Tree of the Day – Black Poplar
Saturday 23rd November sees the start of National Tree Week (23rd November – 1st December) and is the UK’s largest annual tree celebration, marking the start of the winter tree planting season.
To celebrate trees we are posting the ‘Tree of the Day’ with details of the trees you are likely to see if you are out and about in Greater Manchester.

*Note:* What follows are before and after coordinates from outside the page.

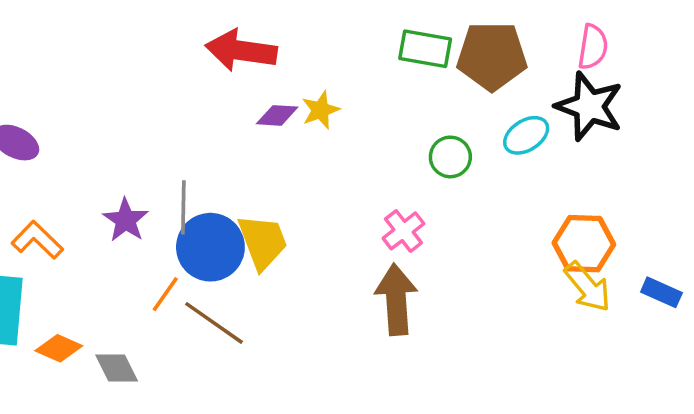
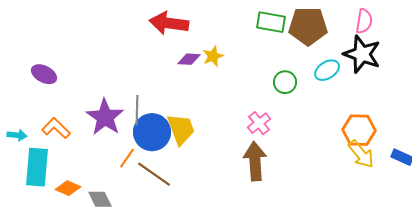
purple star: (126, 220) -> (105, 117), size x1.5

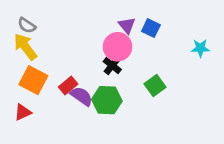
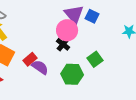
purple triangle: (127, 25) -> (74, 14), size x1.5
green hexagon: (107, 100) -> (72, 74), moved

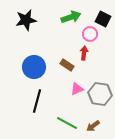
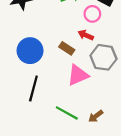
red arrow: (84, 53) -> (86, 35), turned -72
pink triangle: (77, 89) -> (78, 75), size x1.5
gray hexagon: (100, 94) -> (103, 57), moved

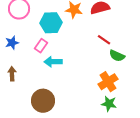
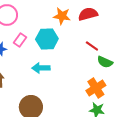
cyan hexagon: (51, 23) -> (47, 39), moved
pink rectangle: (41, 46) -> (20, 40), moved

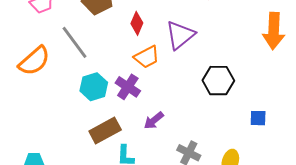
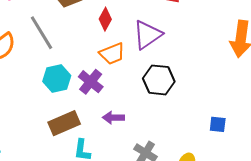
black hexagon: (218, 81) -> (159, 80), moved
purple arrow: (154, 121) -> (113, 118), turned 35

Did you know that there is a type of tree named after Manchester? The ‘Manchester Poplar’ is a clone (propagated by taking cuttings, not by genetic engineering!) of one of the UK’s rarest native trees, the black poplar. The wild variety is quite rare even in the south of England, where it is most frequent – only 7000 or so specimens were identified in a survey carried out in 2002.2 Its connection with Manchester originates from the 19th century, when it was found to be one of the few trees that could resist the smoky, polluted air of the city. As a result, black poplars were planted all over Greater Manchester. Poplars have separate male and female trees, and the black poplars in Manchester are generally male – these have dark red catkins in March. Because other, hybrid varieties of poplar replaced the Manchester poplar for planting purposes later in the 20th century, the surviving Manchester poplars are nearly all mature. The nearest Manchester poplars to the city centre are in St John’s Gardens at the end of St John Street off Deansgate.
Trees play an incredible role in combating climate chaos by removing planet-wrecking emissions from the air around us. Despite their importance, just 13% of the UK’s total land area has tree cover (compared to an EU average of 35%).
Friends of the Earth has launched a #MoreTreesPlease campaign to double tree cover in the UK. We believe one of the best solutions to protect our environment and achieve net zero emissions (removing as many emissions as we produce) is to double UK forest by 2045, but government targets currently fall well short.
Manchester Friends of the Earth November newsletter is all about trees!
Wherever you live, trees have a wide range of benefits, which you can learn more about inside this newsletter. In our city centres, trees help absorb air pollutants and cool the air in heatwaves. In our suburbs, trees enhance the value of open spaces for exercise and recreation, improving our physical and mental health. In our countryside, trees retain moisture in the soil and thus reduce the risk of grass fires in droughts and floods after heavy rain. These are all important reasons for planting more trees here in Greater Manchester.